WORK TO BE COMPLETED
Print the records below exactly, and do not carry over any picture.

[Collected data]
------------------------

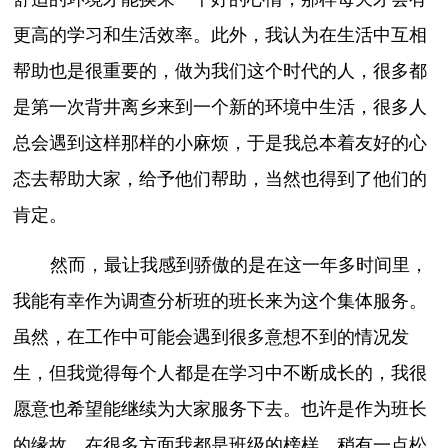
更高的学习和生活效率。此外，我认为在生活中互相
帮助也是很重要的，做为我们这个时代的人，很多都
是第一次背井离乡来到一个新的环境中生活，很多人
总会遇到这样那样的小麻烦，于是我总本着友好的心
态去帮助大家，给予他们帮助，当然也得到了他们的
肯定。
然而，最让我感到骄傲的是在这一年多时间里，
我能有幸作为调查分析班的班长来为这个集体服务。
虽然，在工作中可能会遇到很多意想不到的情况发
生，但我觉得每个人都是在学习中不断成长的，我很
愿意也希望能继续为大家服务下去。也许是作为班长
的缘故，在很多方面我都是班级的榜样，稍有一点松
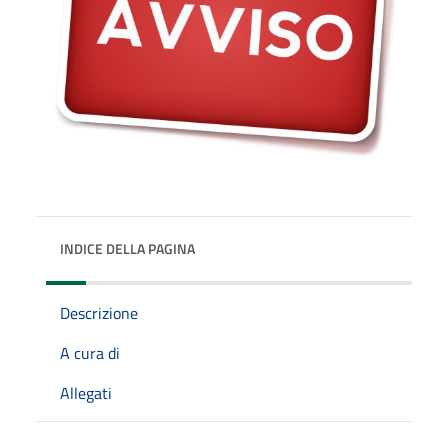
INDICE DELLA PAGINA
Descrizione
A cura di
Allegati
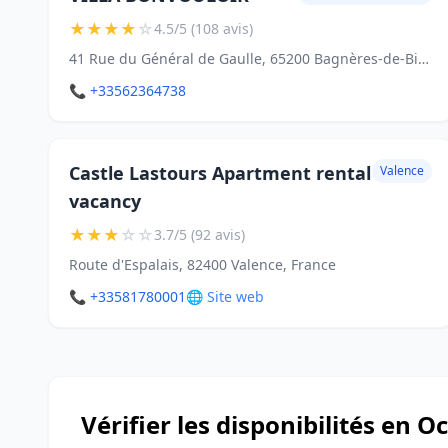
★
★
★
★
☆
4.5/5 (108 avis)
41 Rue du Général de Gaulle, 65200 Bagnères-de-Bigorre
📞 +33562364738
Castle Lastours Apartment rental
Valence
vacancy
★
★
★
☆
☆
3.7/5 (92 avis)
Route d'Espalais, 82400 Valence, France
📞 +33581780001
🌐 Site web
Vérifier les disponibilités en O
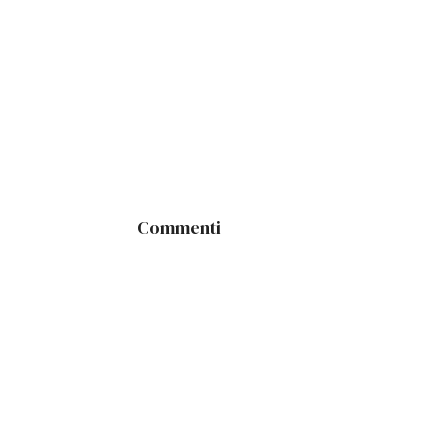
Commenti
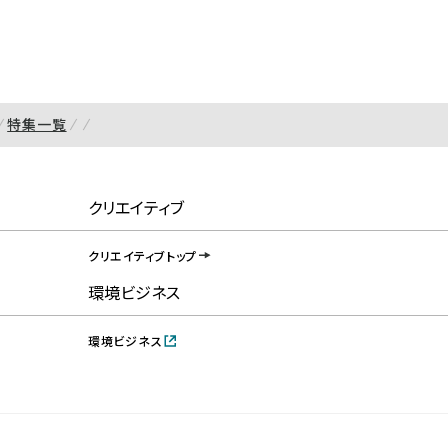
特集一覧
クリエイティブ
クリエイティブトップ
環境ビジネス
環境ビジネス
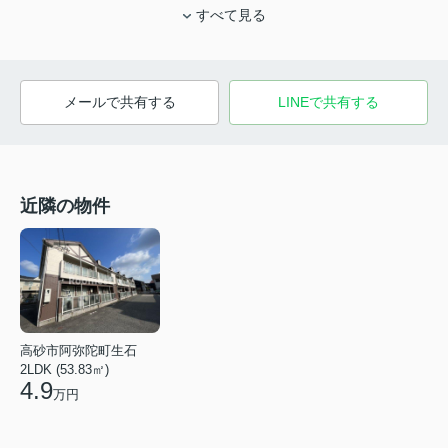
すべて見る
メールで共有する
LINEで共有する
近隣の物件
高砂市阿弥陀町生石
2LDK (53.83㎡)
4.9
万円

------------------------

TASK RESPONSE
更高的学习和生活效率。此外，我认为在生活中互相
帮助也是很重要的，做为我们这个时代的人，很多都
是第一次背井离乡来到一个新的环境中生活，很多人
总会遇到这样那样的小麻烦，于是我总本着友好的心
态去帮助大家，给予他们帮助，当然也得到了他们的
肯定。
然而，最让我感到骄傲的是在这一年多时间里，
我能有幸作为调查分析班的班长来为这个集体服务。
虽然，在工作中可能会遇到很多意想不到的情况发
生，但我觉得每个人都是在学习中不断成长的，我很
愿意也希望能继续为大家服务下去。也许是作为班长
的缘故，在很多方面我都是班级的榜样，稍有一点松
INDICE DELLA PAGINA
Descrizione
A cura di
Allegati
★
★
★
★
☆
4.5/5 (108 avis)
41 Rue du Général de Gaulle, 65200 Bagnères-de-Bigorre
📞 +33562364738
Castle Lastours Apartment rental
Valence
vacancy
★
★
★
☆
☆
3.7/5 (92 avis)
Route d'Espalais, 82400 Valence, France
📞 +33581780001
🌐 Site web
Vérifier les disponibilités en O
Commenti
特集一覧
クリエイティブ
クリエイティブトップ
環境ビジネス
環境ビジネス
すべて見る
メールで共有する
LINEで共有する
近隣の物件
高砂市阿弥陀町生石
2LDK (53.83㎡)
4.9
万円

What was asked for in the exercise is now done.